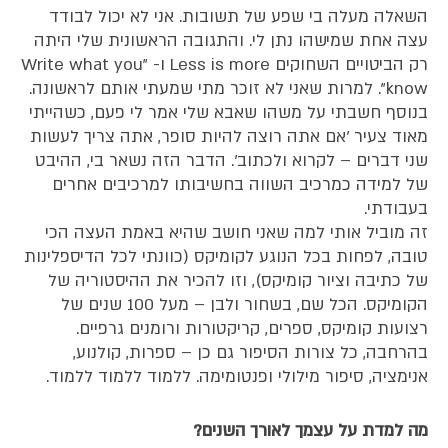
השאלה מעלה בי שפע של תשובות. אני לא יכול לבודד
עצה אחת שמישהו נתן לי. והתגובה הראשונית שלי היתה
רק הביטויים השחוקים Less is more ו- "Write what you
know". למרות שאני לא זוכר מתי שמעתי אותם לראשונה.
בנוסף חשבתי על משהו שאבא שלי אמר לי פעם, כשהייתי
מאוד צעיר 'אם אתה רוצה להיות סופר, אתה צריך לעשות
שני דברים – לקרוא ולכתוב'. הדבר הזה נשאר בי, ההיבט
של למידה כמרכיב השווה בחשיבותו למרכיבים אחרים
בעבודתי.
זה מוביל אותי למה שאני חושב שהיא באמת העצה הכי
טובה, לפחות בכל הנוגע לקומיקס (כוונתי לכל הדיספלינות
של כתיבה וציור קומיקס), וזו להכיר את ההיסטוריה של
הקומיקס. הכל שם, בשחור ולבן – מעל 100 שנים של
רצועות קומיקס, ספרים, קריקטורות ורומנים גרפיים.
בהרחבה, כל צורות הסיפור גם כן – ספרות, קולנוע,
אנימציה, סיפור מילולי ופנטומימה. ללמוד ללמוד ללמוד.
מה למדת על עצמך לאורך השנים?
━━━━
#### Exercise:
Word for word, restate the lines above from the line containing "טובה, לפחות בכל" through the line containing "בהרחבה, כל צורות", with both included and nothing else.

#### Solution:
טובה, לפחות בכל הנוגע לקומיקס (כוונתי לכל הדיספלינות
של כתיבה וציור קומיקס), וזו להכיר את ההיסטוריה של
הקומיקס. הכל שם, בשחור ולבן – מעל 100 שנים של
רצועות קומיקס, ספרים, קריקטורות ורומנים גרפיים.
בהרחבה, כל צורות הסיפור גם כן – ספרות, קולנוע,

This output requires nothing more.